I was never seated as an alternate, and if I was I would have struggled with the choice between Esmay and Krinkie. I said last November after the SD51 debate that he was the first politician to remind me of Gingrich since Newt left the political stage (Tom Colburn is getting there), and I was always a big Gingrich fan. He looked yesterday afternoon like a man who needed a friend, and luckily it appears he found some. I will drive the bus for the Krinkie for Speaker campaign. But his case for representative lost the sharpness he had last fall. As Bachmann's delegate count piled up and the slinging from both Bachmann and Knoblach gained strength, he seemed more focused and making sure his fiscal conservative reputation was maintained than he was in fighting back for delegates. I wrote about his anger at the SD15 meeting and that I doubted it played well. I heard it happened elsewhere too. I hate to say this, but he needed to let Dr. No sit in a closet for a few months at the Legislature and just focus on the campaign rather than be involved in the stadium and bond bill debate if he wanted to win. It is damned admirable for him to take his job seriously like that, and that's one reason I really like him. But it wasn't gaining him delegates.

Esmay asked at one point in his nomination speech "The choice you need to make is, Which candidate represents what is best about the Republican Party?" That's a great sentiment and it focused people on the high road. Delegates loved his remarks. But for many observers the question is more basic: Which candidate can win? That she rounded up 198 delegates, many of whom came to do that one thing and then left, says she focuses only on winning. You may not like that ideologically, but in the end what you want isn't the nicest candidate or the politest candidate or even the candidate that gives the most inspiring speeches. You want the guy -- or in this case gal -- who will punch the other guy or gal in the neck and win.

Elections are about winning. You want to run a message campaign? Be a Green or a Libertarian. Republican and Democratic nominations are big-boy stuff; weakness is punished mercilessly.

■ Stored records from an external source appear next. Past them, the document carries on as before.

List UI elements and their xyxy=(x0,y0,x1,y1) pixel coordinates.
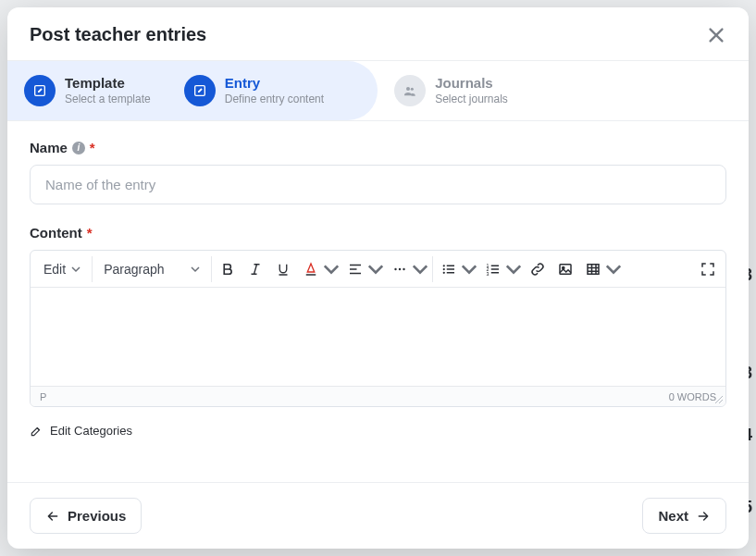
numbered-list-button[interactable]: 123 xyxy=(479,254,503,284)
image-button[interactable] xyxy=(552,254,579,284)
resize-handle-icon[interactable] xyxy=(714,395,724,404)
fullscreen-button[interactable] xyxy=(694,254,722,284)
bullet-list-button[interactable] xyxy=(435,254,459,284)
step-label: Entry xyxy=(225,76,324,92)
content-label-row: Content * xyxy=(30,225,726,241)
editor-content-area[interactable] xyxy=(31,288,725,386)
step-label: Template xyxy=(65,76,151,92)
svg-point-9 xyxy=(443,267,445,269)
pencil-icon xyxy=(30,425,43,438)
name-label: Name xyxy=(30,140,68,155)
chevron-down-icon xyxy=(367,261,384,278)
info-icon[interactable]: i xyxy=(72,142,85,154)
chevron-down-icon xyxy=(605,261,622,278)
modal-title: Post teacher entries xyxy=(30,24,206,45)
toolbar-edit-label: Edit xyxy=(43,262,66,277)
toolbar-edit-menu[interactable]: Edit xyxy=(34,254,90,284)
editor-toolbar: Edit Paragraph xyxy=(31,251,725,288)
svg-point-6 xyxy=(399,267,401,269)
previous-label: Previous xyxy=(68,508,126,524)
chevron-down-icon xyxy=(71,265,81,274)
element-path[interactable]: P xyxy=(40,391,46,402)
svg-point-10 xyxy=(443,271,445,273)
separator xyxy=(92,256,93,282)
link-button[interactable] xyxy=(524,254,552,284)
step-desc: Select a template xyxy=(65,93,151,105)
separator xyxy=(432,256,433,282)
text-color-button[interactable] xyxy=(297,254,321,284)
users-icon xyxy=(394,75,426,106)
chevron-down-icon xyxy=(505,261,522,278)
svg-point-2 xyxy=(406,87,410,91)
svg-point-8 xyxy=(443,265,445,266)
next-label: Next xyxy=(658,508,688,524)
edit-categories-label: Edit Categories xyxy=(50,424,132,438)
modal-body: Name i * Content * Edit Paragraph xyxy=(7,121,749,482)
step-desc: Define entry content xyxy=(225,93,324,105)
name-label-row: Name i * xyxy=(30,140,726,155)
svg-rect-4 xyxy=(306,274,316,276)
step-template[interactable]: Template Select a template xyxy=(7,61,167,120)
svg-point-3 xyxy=(411,88,414,91)
post-teacher-entries-modal: Post teacher entries Template Select a t… xyxy=(7,7,749,549)
table-button[interactable] xyxy=(579,254,603,284)
bullet-list-dropdown[interactable] xyxy=(459,254,479,284)
arrow-left-icon xyxy=(45,509,60,524)
editor-status-bar: P 0 WORDS xyxy=(31,386,725,406)
italic-button[interactable] xyxy=(242,254,269,284)
edit-categories-button[interactable]: Edit Categories xyxy=(30,424,132,438)
underline-button[interactable] xyxy=(269,254,297,284)
step-journals[interactable]: Journals Select journals xyxy=(378,61,525,120)
wizard-completed-group: Template Select a template Entry Define … xyxy=(7,61,378,120)
required-marker: * xyxy=(90,140,95,155)
chevron-down-icon xyxy=(191,265,200,274)
edit-icon xyxy=(184,75,216,106)
text-color-dropdown[interactable] xyxy=(321,254,341,284)
step-label: Journals xyxy=(435,76,508,92)
chevron-down-icon xyxy=(461,261,477,278)
toolbar-block-format[interactable]: Paragraph xyxy=(94,262,209,277)
rich-text-editor: Edit Paragraph xyxy=(30,250,726,407)
more-button[interactable] xyxy=(386,254,410,284)
previous-button[interactable]: Previous xyxy=(30,498,142,534)
chevron-down-icon xyxy=(323,261,340,278)
entry-name-input[interactable] xyxy=(30,165,726,204)
block-format-label: Paragraph xyxy=(104,262,164,277)
close-button[interactable] xyxy=(706,25,726,45)
content-label: Content xyxy=(30,225,82,241)
separator xyxy=(211,256,212,282)
chevron-down-icon xyxy=(412,261,428,278)
close-icon xyxy=(706,25,726,45)
wizard-steps: Template Select a template Entry Define … xyxy=(7,60,749,121)
arrow-right-icon xyxy=(696,509,711,524)
word-count: 0 WORDS xyxy=(669,391,716,402)
bold-button[interactable] xyxy=(214,254,242,284)
more-dropdown[interactable] xyxy=(410,254,430,284)
svg-rect-16 xyxy=(588,264,599,274)
align-button[interactable] xyxy=(341,254,366,284)
svg-rect-14 xyxy=(560,264,571,274)
step-desc: Select journals xyxy=(435,93,508,105)
svg-text:3: 3 xyxy=(487,270,490,276)
numbered-list-dropdown[interactable] xyxy=(503,254,524,284)
modal-header: Post teacher entries xyxy=(7,7,749,60)
align-dropdown[interactable] xyxy=(366,254,386,284)
edit-icon xyxy=(24,75,56,106)
table-dropdown[interactable] xyxy=(603,254,624,284)
svg-point-5 xyxy=(394,267,396,269)
svg-point-7 xyxy=(403,267,404,269)
next-button[interactable]: Next xyxy=(642,498,726,534)
modal-footer: Previous Next xyxy=(7,482,749,549)
required-marker: * xyxy=(87,225,93,241)
step-entry[interactable]: Entry Define entry content xyxy=(167,61,341,120)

In the end, the one who wanted it most and executed the most focused plan was Michele Bachmann. In that sense, the right person won yesterday. If the center of the party and the center of the district lies to her left, no candidate took that position and focused fire back at her effectively. No doubt the DFL and the disgruntled will now take that shot. No doubt some are going to make accusations about her rough-and-tumble behind the scenes or about expense forms, or her vantage point for some rally. And no doubt money from outside the district will come in on both sides. But if the DFL wants to take my advice, it would be to be prepared for war. Assuming your message is the center of the district political spectrum has been tried already here, and tonight there are three guys who can tell you that that alone is just beanbag. And Bachmann ain't beanbag.